Mr Joseph Yere, the Brong-Ahafo Regional Coordinator of Mental Health, has appealed to the Regional Security Council (REGSEC) to assist and confine patients with mental illness roaming the streets of Sunyani, the regional capital. Mr Yere said a recent census showed that 687 patients with various forms of mental health conditions have strayed on the streets of the Sunyani municipality. Speaking at a workshop on mental health at Abesim, near Sunyani, the mental health coordinator, said though many of the patients looked calm, they could be aggressive at anytime, hence the need to take them off the streets.
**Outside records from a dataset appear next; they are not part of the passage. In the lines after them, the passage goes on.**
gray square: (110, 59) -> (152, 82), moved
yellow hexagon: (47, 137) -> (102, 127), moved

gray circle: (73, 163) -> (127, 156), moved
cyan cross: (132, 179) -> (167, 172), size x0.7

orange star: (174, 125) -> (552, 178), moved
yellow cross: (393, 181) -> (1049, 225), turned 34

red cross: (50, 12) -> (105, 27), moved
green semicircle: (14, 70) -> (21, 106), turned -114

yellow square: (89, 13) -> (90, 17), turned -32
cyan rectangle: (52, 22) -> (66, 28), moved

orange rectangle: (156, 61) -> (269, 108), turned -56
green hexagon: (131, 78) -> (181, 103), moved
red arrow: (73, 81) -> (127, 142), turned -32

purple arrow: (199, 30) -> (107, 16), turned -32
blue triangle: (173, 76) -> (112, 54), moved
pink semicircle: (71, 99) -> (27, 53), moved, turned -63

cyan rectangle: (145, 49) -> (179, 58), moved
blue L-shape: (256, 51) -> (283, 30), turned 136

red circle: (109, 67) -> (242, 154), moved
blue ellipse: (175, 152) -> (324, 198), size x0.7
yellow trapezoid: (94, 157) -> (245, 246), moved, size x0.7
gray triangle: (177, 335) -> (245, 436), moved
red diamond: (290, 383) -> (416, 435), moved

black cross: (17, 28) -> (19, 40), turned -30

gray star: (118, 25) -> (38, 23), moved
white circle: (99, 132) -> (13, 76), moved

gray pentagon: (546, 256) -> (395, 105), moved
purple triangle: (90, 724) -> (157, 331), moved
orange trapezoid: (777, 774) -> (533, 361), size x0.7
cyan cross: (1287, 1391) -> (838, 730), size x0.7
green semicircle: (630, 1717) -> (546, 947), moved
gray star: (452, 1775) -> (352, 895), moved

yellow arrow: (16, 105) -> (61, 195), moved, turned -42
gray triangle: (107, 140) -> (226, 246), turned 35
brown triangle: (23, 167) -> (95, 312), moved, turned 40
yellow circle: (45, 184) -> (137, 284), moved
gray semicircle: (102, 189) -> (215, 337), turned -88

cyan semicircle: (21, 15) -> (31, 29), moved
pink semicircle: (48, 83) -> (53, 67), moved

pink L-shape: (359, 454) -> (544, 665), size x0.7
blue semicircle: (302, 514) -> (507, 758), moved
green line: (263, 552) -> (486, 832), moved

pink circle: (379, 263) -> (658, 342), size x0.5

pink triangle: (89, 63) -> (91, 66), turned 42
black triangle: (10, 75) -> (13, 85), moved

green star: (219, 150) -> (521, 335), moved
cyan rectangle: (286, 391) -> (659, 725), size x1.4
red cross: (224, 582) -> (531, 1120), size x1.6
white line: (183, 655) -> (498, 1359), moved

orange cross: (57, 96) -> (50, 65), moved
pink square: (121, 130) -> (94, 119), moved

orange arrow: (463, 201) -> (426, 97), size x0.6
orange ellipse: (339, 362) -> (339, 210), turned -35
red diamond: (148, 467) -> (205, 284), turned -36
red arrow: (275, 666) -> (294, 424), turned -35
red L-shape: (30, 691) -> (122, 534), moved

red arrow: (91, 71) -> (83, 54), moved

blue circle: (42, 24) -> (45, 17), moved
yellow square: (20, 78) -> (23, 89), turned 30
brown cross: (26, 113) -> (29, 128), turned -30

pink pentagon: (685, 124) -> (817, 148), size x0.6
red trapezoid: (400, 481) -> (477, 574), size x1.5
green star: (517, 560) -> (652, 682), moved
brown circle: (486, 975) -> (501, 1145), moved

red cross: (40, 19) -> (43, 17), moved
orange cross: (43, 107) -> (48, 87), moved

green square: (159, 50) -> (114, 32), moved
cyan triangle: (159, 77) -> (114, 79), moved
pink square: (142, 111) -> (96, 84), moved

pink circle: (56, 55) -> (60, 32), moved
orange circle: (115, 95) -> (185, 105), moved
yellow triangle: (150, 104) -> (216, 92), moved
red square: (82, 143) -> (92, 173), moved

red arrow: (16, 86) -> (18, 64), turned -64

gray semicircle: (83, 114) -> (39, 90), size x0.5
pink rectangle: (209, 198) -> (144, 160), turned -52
The workshop was organised by two health centered Non-Governmental Organisations – MIHOSO International and Basic Needs Ghana with support from the Department for International Development (DFID). It was attended by District and Municipal Coordinating Directors, Planning Officers and other key stakeholders of the assembly and aimed at sensitizing and updating the participants on maternal mental health situation in region.
Mr Yere said the local government service is regarded a key stakeholder in the mental health Act 846, 2012 but expressed worry that it had neglected its responsibility toward the mentally challenged. He said depression, uncontrolled drug abuse and alcoholism as some of the immediate causes of mental illness, he emphasizes the importance on finding an alcohol rehab in NJ before the problem has reached the ultimate consequences. Mr Yere said when mental health patients strictly adhered to their medications, it facilitated their treatment and healing process and appealed to families, relatives, friends and the entire society to assist patients to take their drugs as prescribed. He commended MIHOSO and its partner agencies for the support in helping to address mental health challenges in the region.
Dr Gabriel Gbiel Benarkuu, the Chief Executive Officer of MIHOSO, said over the past seven years, the two NGOs had been implementing various mental health intervention programmes in the region. The main aim of the intervention is to support government to build a national mental health system that effectively and efficiently responds to the mental health needs of the population. Dr Benarkuu said although faced with fierce resistance and stigma, the programme has achieved several successes and impacted positively on the conditions of mental health patients. He called for a collaboration between regional mental health units, NGOs, and the Municipal and District health directorate toward the integration of mental health into the mainstream of healthcare delivery.